Arjon Das

Email   /   Github   /   Twitter

I am a freelance programmer and Deep-learning practitioner. I completed my bachelor's in Computer Science and Engineering at the Chittagong University of Engineering and Technology. There I worked on IoT Based Smart Food Monitoring System under the supervision of Dr. M. Moshiul Hoque.

I am pursuing my MS in Computer Science with AI Concentration at the University of Nebraska at Omaha. I'm a Graduate Research Assistant at UNO's RNA Lab under the supervision of Dr. Xin Zhong. I do Computer Vision research, specializing on Self-Supervised Representation Learning.


Self-Supervised Representation Learning

Title Hidden: Work Under Review   

Proposed a new augmentation. Applying with different Joint Embedding Architectures, results in higher linear evaluation accuracy along with Distortion Robustness on previously unseen augmentations. Below chart shows the comparison of VICReg Baseline and VICReg with our proposed augmentation.

Paper Coming Soon

Deep Learning-based Audio in Image Watermarking (Deep AIWM)   

Deep AIWM is a Deep Learning model that can embed audio data inside RGB image without degrading the quality and extract the audio data from the marked image. The model's Siamese Network is able to distinguish noisy extracted audio from the marked image which can be used for speech command recognition simply by scanning image.

Code Coming Soon

Simple Sentiment   PyTorch  |  Flask

Simple Sentiment is a DistilBERT based classifier that can recognize positive and negative vibes from sentences. It was trained using the Sentiment140 Dataset comprising of 1.6 Million tweets labeled positive or negative.

Project Website   /   Fine tuned Model   /   Code

Simple MANN (using LSTM)   TensorFlow

Simple MANN is a meta-learning implementation inspired by the paper Optimization as a Model for Few-Shot Learning. Even though the name suggests MANN(Memory Augmented Neural Networks), instead of NTM this implementation uses a single layer LSTM as memory unit. The model is evaluated on the Omniglot Dataset.

Details + Code

Facebook Hateful Meme Challenge   PyTorch   |  MMF

Submission for Facebook Hateful Meme Challenge at DrivenData using VisualBERT. The model scored 0.7214(AUC-ROC) without ensemble and task specific pre-training. Model's MMF configuration is given below.

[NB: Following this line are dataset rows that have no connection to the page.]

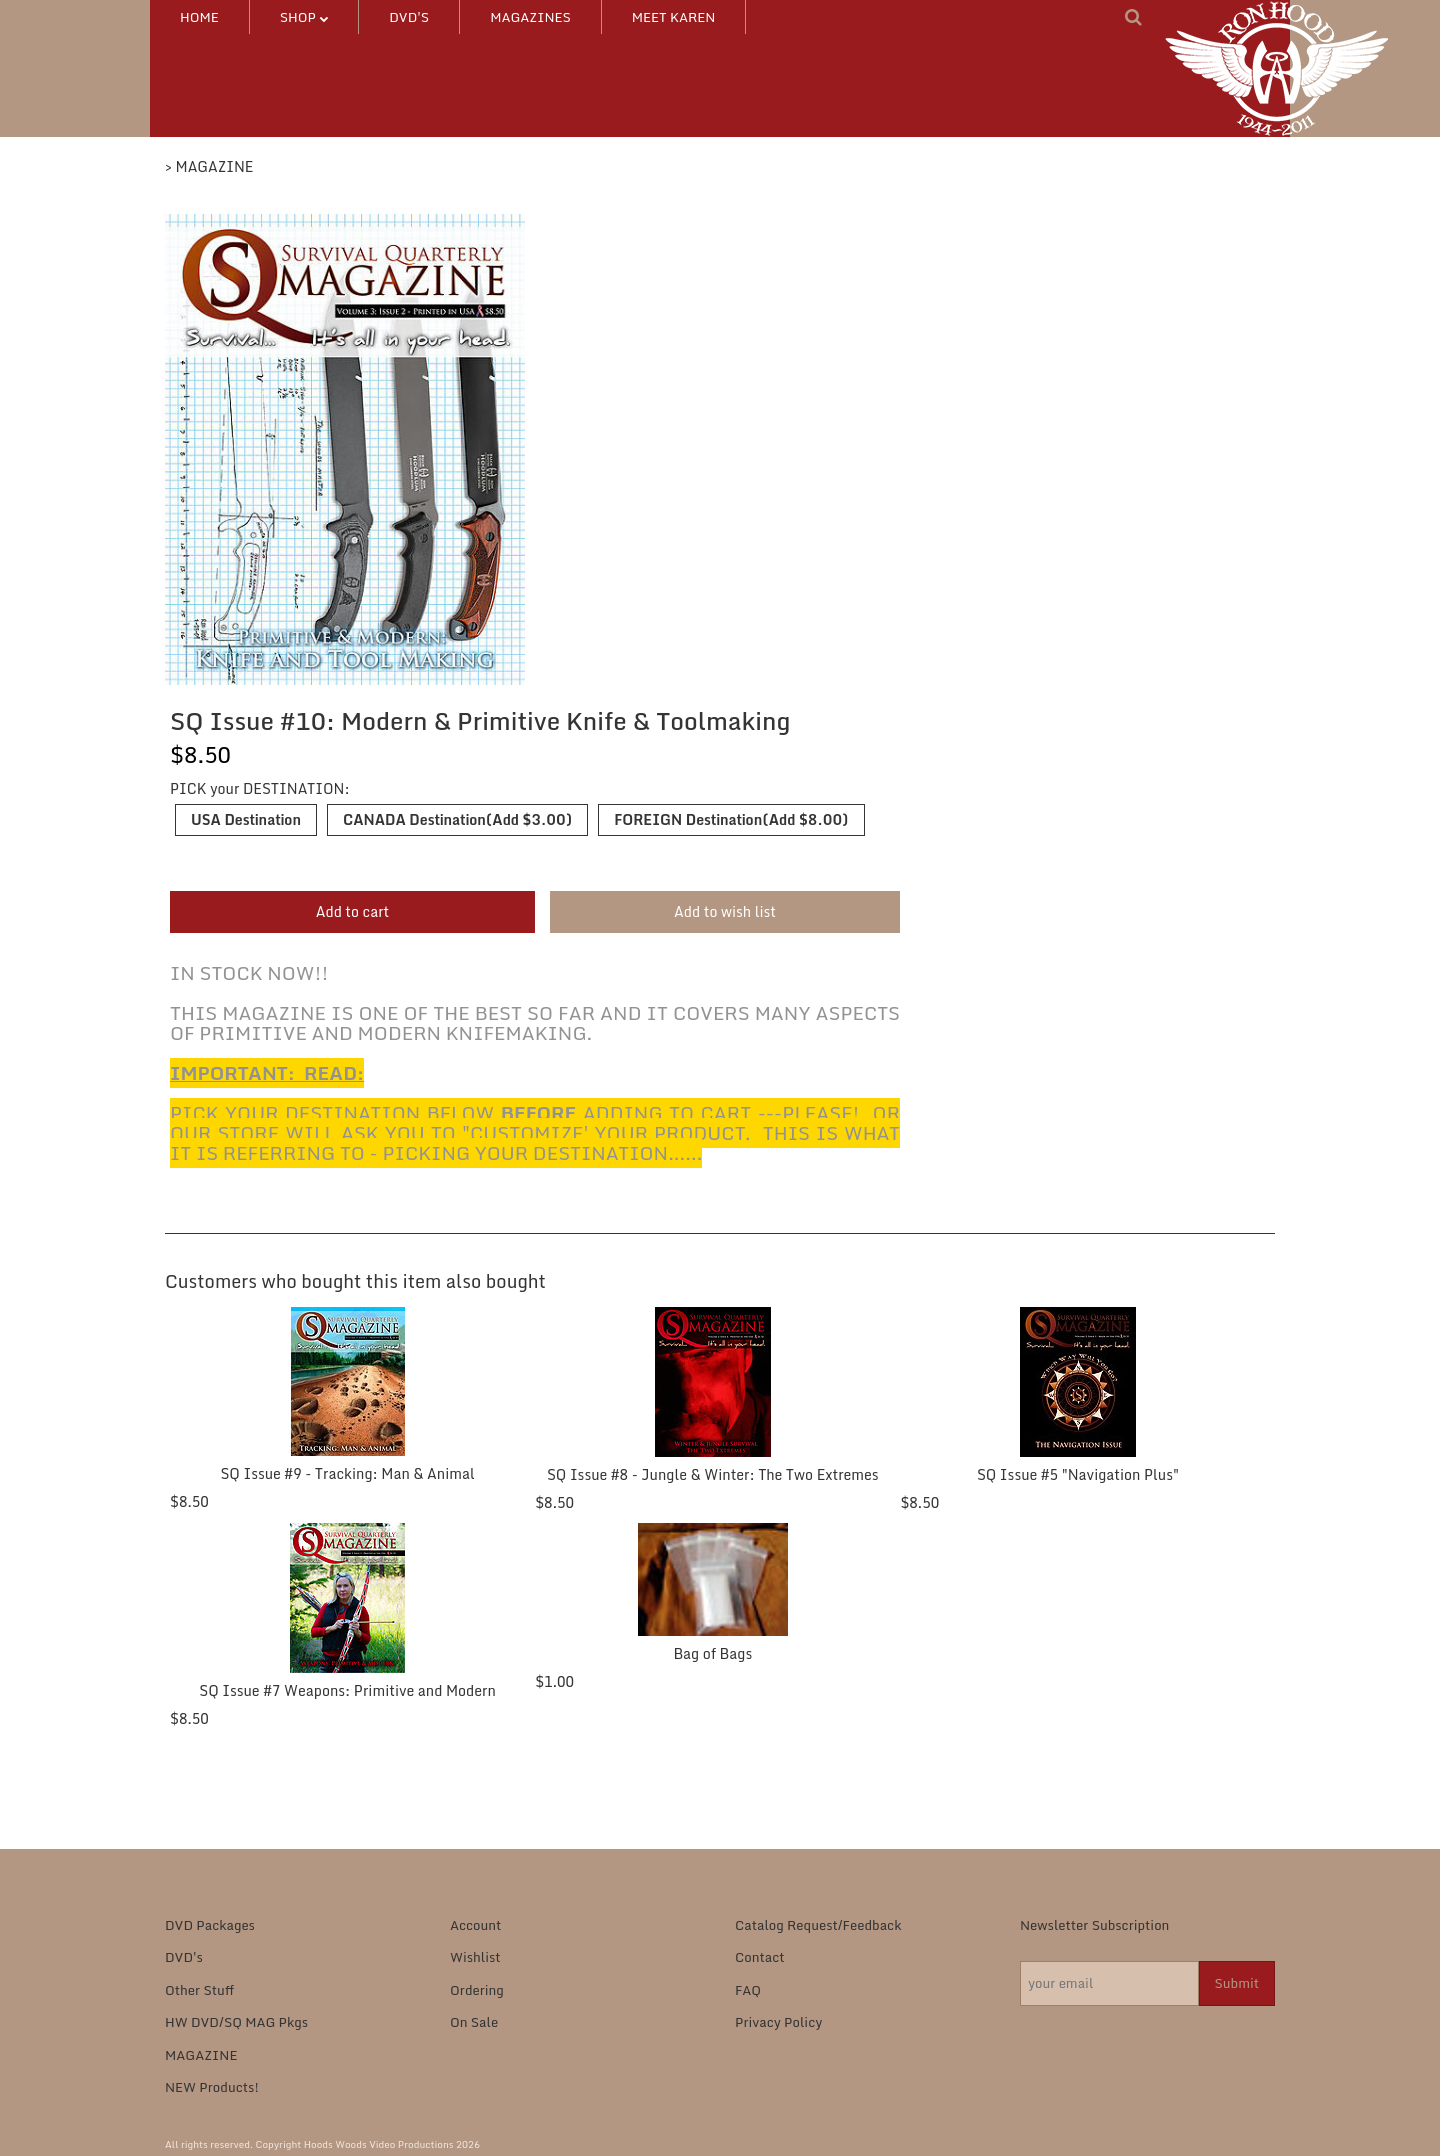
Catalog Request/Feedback (818, 1925)
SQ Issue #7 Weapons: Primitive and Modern (347, 1690)
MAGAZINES (530, 17)
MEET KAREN (674, 17)
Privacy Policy (778, 2022)
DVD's (409, 17)
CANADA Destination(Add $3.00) (457, 819)
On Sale (474, 2022)
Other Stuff (199, 1990)
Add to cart (353, 911)
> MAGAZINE (209, 166)
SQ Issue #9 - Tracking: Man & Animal (347, 1473)
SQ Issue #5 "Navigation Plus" (1078, 1474)
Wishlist (475, 1957)
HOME (199, 17)
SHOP (304, 17)
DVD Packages (210, 1925)
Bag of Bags (712, 1653)
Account (475, 1925)
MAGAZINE (201, 2055)
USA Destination (246, 819)
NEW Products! (212, 2087)
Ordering (477, 1990)
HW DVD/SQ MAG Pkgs (236, 2022)
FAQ (748, 1990)
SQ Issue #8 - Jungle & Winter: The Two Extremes (713, 1474)
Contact (760, 1957)
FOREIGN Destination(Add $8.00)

COVID-19 Identification from Chest X-Ray   PyTorch

Classifier based on ResNet-18 model which has been finetuned on the Chest X-Rays from COVID-19 Radiography Database. The classifier can differentiate X-Rays of Normal Condition, Viral Pneumonia and COVID-19 patients.

Details + Code

Stock Scraper   MongoDB  |  Express  |  React.js  |  Node.js

Stock Scraper is a tweet scraping server that counts number of times any stock has been tweeted by targeted users at Stocktwits and visualizes the data. This project is a excellent groundwork for analyzing and extracting values from social investment platforms.

Project Website

IoT Based Smart Food Monitoring System   
Raspberry Pi  |  Swift  |  Python  |  MongoDB  |  Express  |  Node.js

The project facilitates food monitoring of refrigerators and food cold storage systems using mobile devices, with high scalability. The system is developed using Raspberry Pi device and transformed into a small form factor IoT device. One of the pros is it's ability to scale up which can facilitate large scale cold storage monitoring.

Thesis   /   Code

Code reproduction of various papers   PyTorch

Code reproducibility of papers is becoming more and more challenging as models are becoming more complex and abstract. Here are some of my practice attempts to reproduce models from papers with help from various online forums using popular machine learning frameworks.


Online Job Market (Job Engine)   React.js  |  Javascript

Job Engine is a single page web app for searching and posting jobs online. The browser based app’s front end is implemented using Javascript, React.js and server intergration using REST API.


Car Rental System (EasyRide)   Javascript  |  PHP  |  HTML

Easyride is a database project for renting cars in a particular area, facilitating CRUD functions to the end-user. The project is implemented using PHP, HTML, CSS, MySQL, Javascript.

Details + Code

Direct 2D   Swift

Direct 2D is a self initiated game development project. The game was implemented using Swift with basic physics written from scratch. The app was available on Apple AppStore from July 2017 to July 2018 with over 2.6K downloads.